O sentido de retiros individuais e ritos coletivos: reflexões a partir de um retiro de Solstício de Verão

Mais um retiro. Organizo minha vida de modo que eu possa fazer essas paradas periódicas. Ficar sozinha. Ficar offline. Momento em que o tempo é outro que o do cotidiano. Em que introspectar, descansar e me cuidar são as prioridades. Presente que me dou para decantar o que já passou, chegar a entendimentos e até mesmo novos olhares sobre o vivido. E escolher as novas sementes e o que seguir cultivando. Cuidar do jardim interno. Arrancar o que se quer arrancar, podar o que se quer podar, adubar o que se quer adubar e plantar as mudinhas do que se quer ter por perto. Cuidar das minhas dores, nutrir os sonhos e amores. Cuidar do corpo, de todos os meus corpos. Fortalecer a mente, a carne, a alma, o espírito.

Tenho já alguma prática em retiros.

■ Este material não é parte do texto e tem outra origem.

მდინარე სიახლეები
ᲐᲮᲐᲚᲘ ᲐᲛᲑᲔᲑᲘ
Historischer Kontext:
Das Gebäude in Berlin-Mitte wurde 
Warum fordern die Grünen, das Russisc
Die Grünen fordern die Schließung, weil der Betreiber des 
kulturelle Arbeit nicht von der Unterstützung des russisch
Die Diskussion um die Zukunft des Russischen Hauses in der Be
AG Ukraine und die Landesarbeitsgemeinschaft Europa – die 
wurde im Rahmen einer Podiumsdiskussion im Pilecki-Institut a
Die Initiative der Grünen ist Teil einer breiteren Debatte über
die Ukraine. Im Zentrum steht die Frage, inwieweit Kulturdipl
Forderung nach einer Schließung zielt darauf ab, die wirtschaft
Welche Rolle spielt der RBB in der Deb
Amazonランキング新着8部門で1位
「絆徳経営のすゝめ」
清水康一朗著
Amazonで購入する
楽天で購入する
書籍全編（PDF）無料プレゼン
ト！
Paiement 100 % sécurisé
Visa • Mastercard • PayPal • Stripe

A verdade é que sempre gostei de ficar sozinha em casa. Em meio aos movimentos da vida e das relações, preciso de tempo e espaço – e silêncio. No decorrer da minha caminhada, me deparei com retiros coletivos, estruturados, ancestrais – e agradeço muito por eles. Caminhadas sagradas e permanências na casa de reza de linhagem Guarani, em jejum e silêncio por cinco dias. Participei por três vezes do Vipassana, retiro coletivo de 10 dias de meditação em silêncio. Dancei uma Dança da Lua no México, e lá também fiquei no apoio de uma Busca de Visão conduzida pela saudosa abuela Margarita. Fiz muitos e muitos auto retiros por Abya Yala, Latinoamérica. Meu método consistia em achar um lugar tranquilo em que pudesse estar em paz, se possível um tanto longe da civilização em meio a matas, águas e montanhas, com minhas medicinas. Às vezes de maneira mais planejada, às vezes menos, só deixando fluir. Mas de qualquer maneira a magia se faz. E justamente escolhi morar e construir minha casa num local de práticas espirituais que me permitisse seguir fazendo esses retiros. Em casa.

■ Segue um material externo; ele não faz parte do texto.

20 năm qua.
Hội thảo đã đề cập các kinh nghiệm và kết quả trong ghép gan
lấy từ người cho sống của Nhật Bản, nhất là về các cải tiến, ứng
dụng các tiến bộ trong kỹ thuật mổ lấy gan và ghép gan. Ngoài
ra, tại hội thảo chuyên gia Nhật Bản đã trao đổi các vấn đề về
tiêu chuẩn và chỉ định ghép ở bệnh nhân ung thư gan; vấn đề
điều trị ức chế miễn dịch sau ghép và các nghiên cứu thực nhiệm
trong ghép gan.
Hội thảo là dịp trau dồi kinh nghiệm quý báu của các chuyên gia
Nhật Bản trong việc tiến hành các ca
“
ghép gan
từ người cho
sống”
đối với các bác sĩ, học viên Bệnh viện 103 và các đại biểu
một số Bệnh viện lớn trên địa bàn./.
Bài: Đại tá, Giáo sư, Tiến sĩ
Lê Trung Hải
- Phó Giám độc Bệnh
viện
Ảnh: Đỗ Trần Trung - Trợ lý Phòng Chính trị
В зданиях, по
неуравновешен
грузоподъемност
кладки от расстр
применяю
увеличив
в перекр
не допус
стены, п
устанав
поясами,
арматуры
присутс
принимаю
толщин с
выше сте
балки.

Nesse Território Junana onde cohabito, entre outras atividades e em meio à gestão coletiva na mata, realizamos o Rezo do Bem Viver, cerimônia de medicinas em torno de solstícios e equinócios. Antes de ter construído minha morada e ainda vivendo aqui de improviso, comecei ficando em solitude e jejum esporadicamente por um dia – até que resolvi encarar os 21 dias de isolamento e sem alimentos do processo conhecido como “viver de luz”, com ajuda do amigo Rossa. Depois disso, os auto retiros se tornaram cada vez mais comuns, principalmente perto dos solstícios e equinócios. Considero que o período dos equinócios é mais propício para fazer retiros mais longos, pelo fato de a temperatura estar mais amena, os dias e as noites mais equilibrados. E justo perto de um equinócio fiz um retiro que começou com limpezas da ayurveda, se estendendo por 8 dias, guiada por meu amigo francês viajante Fabien. Se minhas andarilhanças diminuíram, agora os seres andarilhos vêm até mim.

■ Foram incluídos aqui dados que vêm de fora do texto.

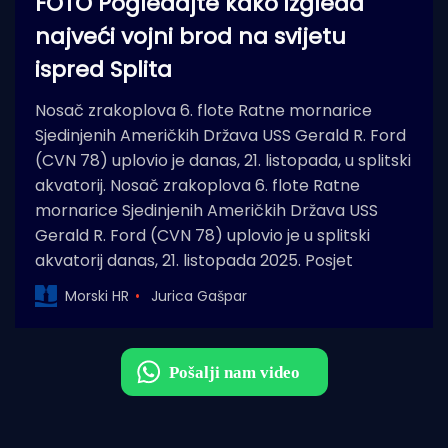
FOTO Pogledajte kako izgleda
najveći vojni brod na svijetu
ispred Splita
Nosač zrakoplova 6. flote Ratne mornarice
Sjedinjenih Američkih Država USS Gerald R. Ford
(CVN 78) uplovio je danas, 21. listopada, u splitski
akvatorij. Nosač zrakoplova 6. flote Ratne
mornarice Sjedinjenih Američkih Država USS
Gerald R. Ford (CVN 78) uplovio je u splitski
akvatorij danas, 21. listopada 2025. Posjet
Morski HR
Jurica Gašpar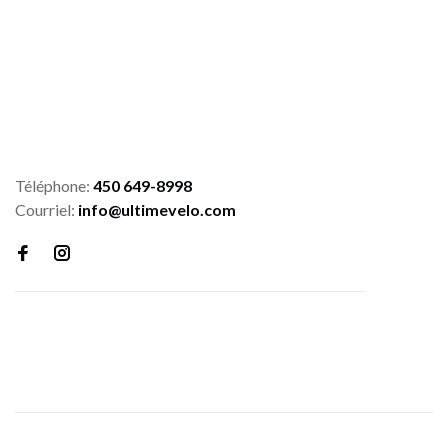
Téléphone:
450 649-8998
Courriel:
info@ultimevelo.com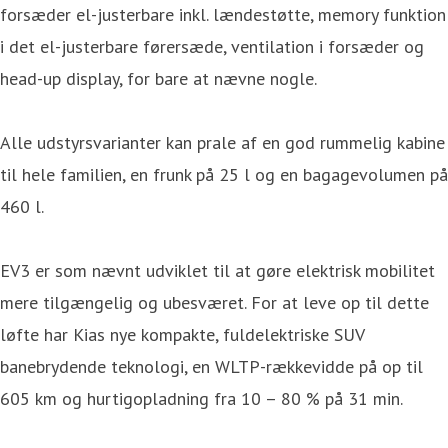
forsæder el-justerbare inkl. lændestøtte, memory funktion
i det el-justerbare førersæde, ventilation i forsæder og
head-up display, for bare at nævne nogle.
Alle udstyrsvarianter kan prale af en god rummelig kabine
til hele familien, en frunk på 25 l og en bagagevolumen på
460 l.
EV3 er som nævnt udviklet til at gøre elektrisk mobilitet
mere tilgængelig og ubesværet. For at leve op til dette
løfte har Kias nye kompakte, fuldelektriske SUV
banebrydende teknologi, en WLTP-rækkevidde på op til
605 km og hurtigopladning fra 10 – 80 % på 31 min.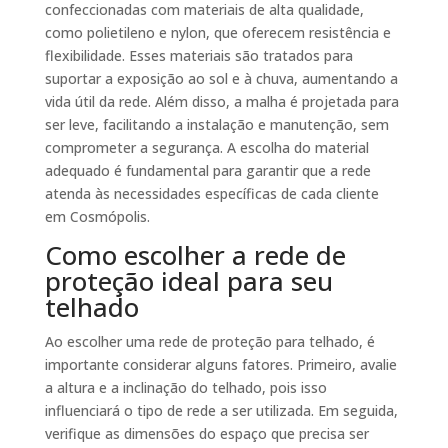
confeccionadas com materiais de alta qualidade,
como polietileno e nylon, que oferecem resistência e
flexibilidade. Esses materiais são tratados para
suportar a exposição ao sol e à chuva, aumentando a
vida útil da rede. Além disso, a malha é projetada para
ser leve, facilitando a instalação e manutenção, sem
comprometer a segurança. A escolha do material
adequado é fundamental para garantir que a rede
atenda às necessidades específicas de cada cliente
em Cosmópolis.
Como escolher a rede de
proteção ideal para seu
telhado
Ao escolher uma rede de proteção para telhado, é
importante considerar alguns fatores. Primeiro, avalie
a altura e a inclinação do telhado, pois isso
influenciará o tipo de rede a ser utilizada. Em seguida,
verifique as dimensões do espaço que precisa ser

Dessa vez, a pausa está se dando entre natal e ano novo. Quatro dias. Escrevo no terceiro dia, porque sei que depois a escrita será outra, se é que será, então optei por escrever sobre retiro em retiro. Talvez também porque seja verão e lua cheia e eu esteja para menstruar, daí a inspiração e a vontade de expressar. Mas difundir, só depois de o retiro acabar. E se confirma mais uma vez a importância que isso tem pra mim, pra minha vida. Pra minha sanidade. Tanto que sinto de compartilhar. Também para criar uma ponte de entendimento com as pessoas que me olham com cara de incompreensão quando digo que estarei incomunicável e em solidão por alguns dias. Que? Como? Por que?, leio em alguns olhares. Se falar em jejum então…. Lembro de, ao final do Vipassana, mestre Goenka sugerir que, ao invés de férias a passeio a cada ano, pessoas adeptas aproveitassem seus dias livres para meditar. Nesse momento da vida a rigidez do Vipassana não faz tanto sentido pra mim, mas o turismo de consumo de modo geral, menos ainda. Então faço meus próprios retiros. É uma escolha pessoal que faz parte do cultivo de um outro modo de vida que não o da produção, do consumo – e do turismo – desenfreados. E que as viagens possam se dar de outros modos, e com outros sentidos.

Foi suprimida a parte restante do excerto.